The output processing device 10C is a C-system pulverized coal supply flow rate estimation signal 1
Outputs 0cs.

R system pulverized coal bottle / lock hopper differential pressure signal 1
rs is sent to the switch 3R via the threshold processor 2R. The R-system weighing hopper load cell weight signal 11rs is sequentially sent to the flow rate predicting filter device 9R through the preprocessing filter device 5R and the flow rate estimating filter device 6R. Further, the load changing signal 12rs is sent to the flow rate estimation filter device 6R. Further, the reset signal 13rs, the start signal 14rs, and the switching signal 15rs of the switch 3R are the flow rate estimation filter device 6R and the flow rate prediction filter device 9R, respectively.
And to the output processing device 10R. The outputs of the flow rate estimation filter device 6R and the flow rate estimation filter device 9R are sent to the output processing device 10R. The output processing device 10R is R
A supply flow rate estimation signal 10rs of the pulverized coal is output.

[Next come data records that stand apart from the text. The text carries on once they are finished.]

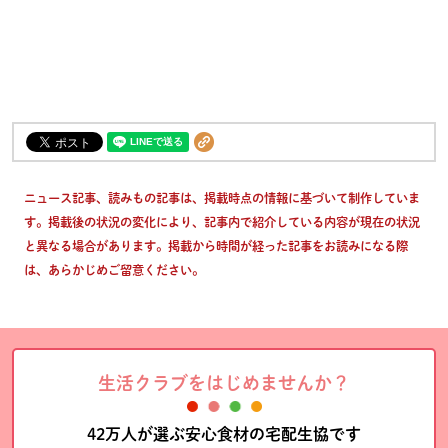
ニュース記事、読みもの記事は、掲載時点の情報に基づいて制作していま
す。掲載後の状況の変化により、記事内で紹介している内容が現在の状況
と異なる場合があります。掲載から時間が経った記事をお読みになる際
は、あらかじめご留意ください。
生活クラブをはじめませんか？
42万人が選ぶ安心食材の宅配生協です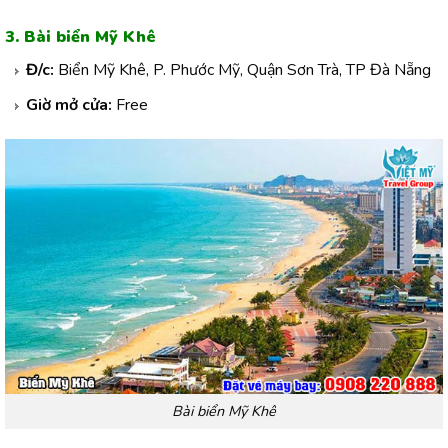
3. Bài biển Mỹ Khê
Đ/c:
Biển Mỹ Khê, P. Phước Mỹ, Quận Sơn Trà, TP Đà Nẵng
Giờ mở cửa:
Free
Bài biển Mỹ Khê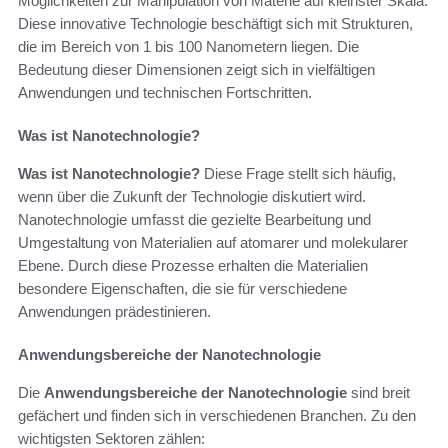
Möglichkeiten zur Manipulation von Materie auf kleinster Skala.
Diese innovative Technologie beschäftigt sich mit Strukturen,
die im Bereich von 1 bis 100 Nanometern liegen. Die
Bedeutung dieser Dimensionen zeigt sich in vielfältigen
Anwendungen und technischen Fortschritten.
Was ist Nanotechnologie?
Was ist Nanotechnologie?
Diese Frage stellt sich häufig,
wenn über die Zukunft der Technologie diskutiert wird.
Nanotechnologie umfasst die gezielte Bearbeitung und
Umgestaltung von Materialien auf atomarer und molekularer
Ebene. Durch diese Prozesse erhalten die Materialien
besondere Eigenschaften, die sie für verschiedene
Anwendungen prädestinieren.
Anwendungsbereiche der Nanotechnologie
Die
Anwendungsbereiche der Nanotechnologie
sind breit
gefächert und finden sich in verschiedenen Branchen. Zu den
wichtigsten Sektoren zählen:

In the above, the function and effect are almost the same as those of the above-mentioned embodiment, and therefore the explanation thereof will be omitted.

[0027]

As described above, according to the present invention, even when the weight data suddenly changes such as when the powder is discharged from the lock hopper to the weighing hopper in the batch process, these disturbances cause the disturbance. During the period when the signal is disturbed, the estimation by the flow rate estimation filter device is reset to make the output zero, and the estimated value is extrapolated and complemented by the flow rate estimation filter device to switch the result to bumpless. A small supply flow rate estimation signal can be obtained.

[Brief description of drawings]

FIG. 1 is a configuration block diagram of a first embodiment of the present invention.

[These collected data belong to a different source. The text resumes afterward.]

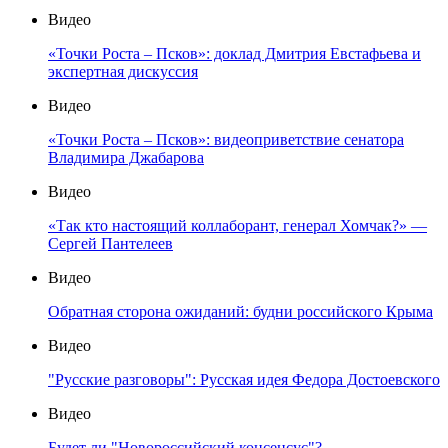
Видео
«Точки Роста – Псков»: доклад Дмитрия Евстафьева и
экспертная дискуссия
Видео
«Точки Роста – Псков»: видеоприветствие сенатора
Владимира Джабарова
Видео
«Так кто настоящий коллаборант, генерал Хомчак?» —
Сергей Пантелеев
Видео
Обратная сторона ожиданий: будни российского Крыма
Видео
"Русские разговоры": Русская идея Федора Достоевского
Видео
Будет ли "Новороссийский консенсус"?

FIG. 2 is a configuration block diagram of a second embodiment of the present invention.

FIG. 3 is a configuration system diagram of a C-R pulverized coal supply device of a conventional example and a second embodiment of the present invention.

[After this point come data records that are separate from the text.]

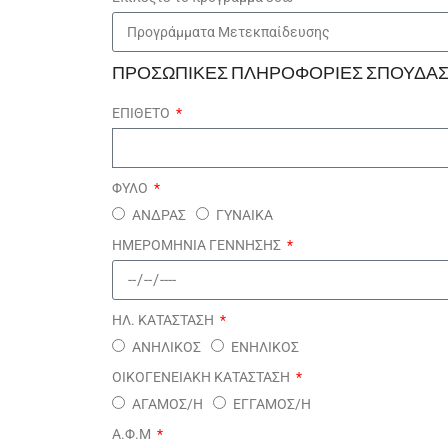
ΠΡΟΣΩΠΙΚΕΣ ΠΛΗΡΟΦΟΡΙΕΣ ΣΠΟΥΔΑ
ΕΠΙΘΕΤΟ
ΦΥΛΟ
ΑΝΔΡΑΣ
ΓΥΝΑΙΚΑ
ΗΜΕΡΟΜΗΝΙΑ ΓΕΝΝΗΣΗΣ
ΗΛ. ΚΑΤΑΣΤΑΣΗ
ΑΝΗΛΙΚΟΣ
ΕΝΗΛΙΚΟΣ
ΟΙΚΟΓΕΝΕΙΑΚΗ ΚΑΤΑΣΤΑΣΗ
ΑΓΑΜΟΣ/Η
ΕΓΓΑΜΟΣ/Η
Α.Φ.Μ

FIG. 4 is a configuration system diagram of a char feeding device of the conventional example and the first embodiment of the present invention.

FIG. 5 is an explanatory block diagram of the conventional example.

[Explanation of symbols]

1ts-1 NO. 1 Charvin lock hopper differential pressure signal 1ts-2 NO. 2 Charbin / Lock hopper differential pressure signal 8ts Lock hopper / weighing hopper differential pressure signal 11ts Weighing hopper load cell weight signal 5t Pre-processing filter device 6t Flow rate estimating filter device 9t Flow rate predicting filter device 10t Output processing device 16t Filter switching device

Claims (1)

[Claims] 1. A pretreatment filter device for receiving a weight signal of a weighing hopper load cell to remove high frequency noise, and a flow amount for estimating and calculating the flow amount of the output of the pretreatment filter device and stopping the output when a reset signal is input. The estimation filter device, the flow rate estimation filter device that receives the output of the flow rate estimation filter device and outputs the flow rate prediction calculation from the past data when the start signal is received, and the output of the flow rate estimation filter device and the flow rate estimation filter device. Receiving normally outputs the sum of the former and the latter, and when receiving the switching signal, the output processing device that smoothly switches from the latter output to the former output, the powder bin lock hopper differential pressure signal, the lock hopper When the disturbance is generated by receiving the weighing hopper differential pressure signal and the output of the pretreatment filter device, the reset A powder supply flow rate estimating device, comprising: a filter switching device that outputs a signal and a start signal and outputs the switching signal when the disturbance disappears.